Photograph by Andrey Rudakov—Bloomberg via Getty Images

By the end of this year, workers in seven states and the District of Columbia as well as those in more than two dozen cities will have guaranteed access to paid sick days. They join a handful of cities, including San Francisco and Connecticut, that have made it the law to provide millions of workers with the security of knowing their pay or job is not at risk if they or their child fall ill. Such policies gained traction during the past three years, but recently an unlikely source is moving to stop that progress. The HR Policy Association – a trade group of chief human resource officers from multinational companies – asked Congress to shield employers from paid sick day laws.
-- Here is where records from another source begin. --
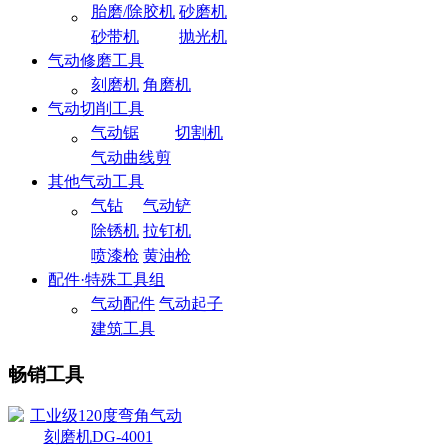
胎磨/除胶机
砂磨机
砂带机
抛光机
气动修磨工具
刻磨机
角磨机
气动切削工具
气动锯
切割机
气动曲线剪
其他气动工具
气钻
气动铲
除锈机
拉钉机
喷漆枪
黄油枪
配件·特殊工具组
气动配件
气动起子
建筑工具
畅销工具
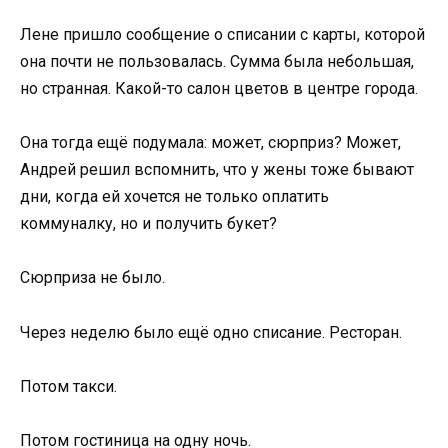
Лене пришло сообщение о списании с карты, которой
она почти не пользовалась. Сумма была небольшая,
но странная. Какой-то салон цветов в центре города.
Она тогда ещё подумала: может, сюрприз? Может,
Андрей решил вспомнить, что у жены тоже бывают
дни, когда ей хочется не только оплатить
коммуналку, но и получить букет?
Сюрприза не было.
Через неделю было ещё одно списание. Ресторан.
Потом такси.
Потом гостиница на одну ночь.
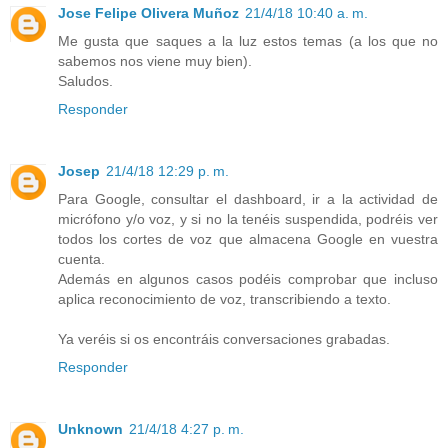
Jose Felipe Olivera Muñoz
21/4/18 10:40 a. m.
Me gusta que saques a la luz estos temas (a los que no
sabemos nos viene muy bien).
Saludos.
Responder
Josep
21/4/18 12:29 p. m.
Para Google, consultar el dashboard, ir a la actividad de
micrófono y/o voz, y si no la tenéis suspendida, podréis ver
todos los cortes de voz que almacena Google en vuestra
cuenta.
Además en algunos casos podéis comprobar que incluso
aplica reconocimiento de voz, transcribiendo a texto.
Ya veréis si os encontráis conversaciones grabadas.
Responder
Unknown
21/4/18 4:27 p. m.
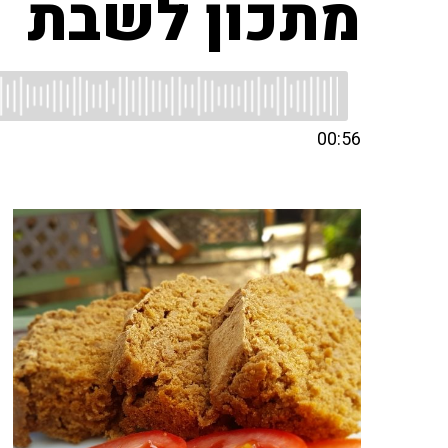
מתכון לשבת
00:56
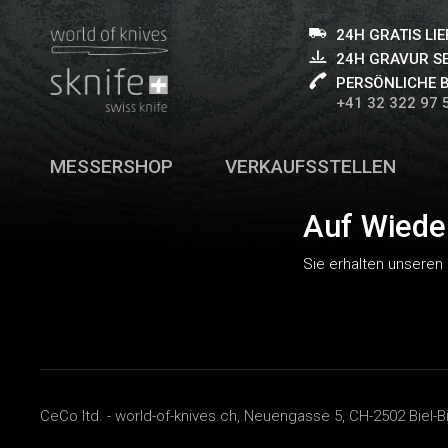
24H GRATIS LI
24H GRAVUR S
PERSÖNLICHE 
+41 32 322 97 
MESSERSHOP
VERKAUFSSTELLEN
Auf Wiede
Sie erhalten unseren
CeCo ltd. - world-of-knives.ch, Neuengasse 5, CH-2502 Biel-B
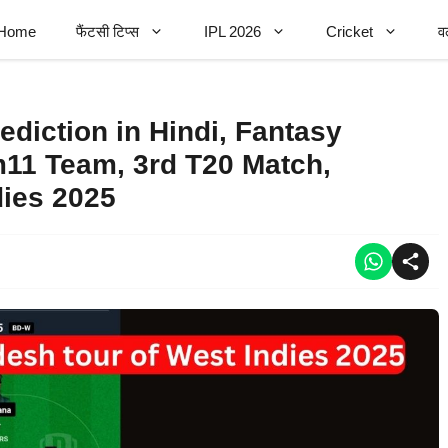
Home
फैंटसी टिप्स
IPL 2026
Cricket
व
iction in Hindi, Fantasy
m11 Team, 3rd T20 Match,
dies 2025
While the majority of large US corporations offer paid sick leave, data from the US Bureau of Labor Statistics show that 36% of workers don’t have such protections. Employers may provide paid sick days to workers they care about retaining, but that leaves many behind.

Who exactly? More than half, 70%, of part-time employees go without paid sick leave. What’s more, 61% of low-wage workers aren’t paid if they take a sick day off, while 42% of those who work in retail lack access to paid sick days. It’s even worse in the hotel and food services industry, as a whopping 69% don’t have even one day they can use when sick without losing pay.

So just as more cities and states create laws to protect employees who fall ill from work, some companies are asking Congress to exempt them from these laws, saying that their firms already provide generous leave benefits and so they “should have safe harbor” from state and local mandates. As the data show, this means leaving millions of employees that do not meet their company’s definition of ‘talent’ with no paid leave benefits at all.

And just because a company says they offer paid sick leave, not all employees are treated equal. Research that I conducted with Professor Ruth Milkman at the City University of New York found that while 87% of employers in New York City provided paid sick days to workers, only 58% provided these leaves to all of their employees. The 42% that denied paid sick days to some categories of employees tended to exclude workers employed less than full time. If Congress passes a national safe harbor law, employers would receive immunity from prosecution under the city’s paid sick days law.

What’s interesting is that this and other research we conducted with employers shows that it is relatively easy for companies extend paid sick leave to part-time employees. Workers typically view these paid days as a form of ‘insurance’ and tended to save them for when they might really need them, according to employers we surveyed. Abuse, they reported, was rare, as a large share of workers used no paid sick days at all in the previous year. And among those that did use them, most used less than the five paid days they had available, suggesting that the one-time cost increases associated with paid sick days mandates were relatively small.

The Trump administration must make it clear that there can be no safe harbor for employers. Access to paid sick days must be available to all workers, not left to employers’ determination of who deserves paid time to care for themselves or a loved one.

Eileen Appelbaum is a senior economist at the Center for Economic and Policy Research.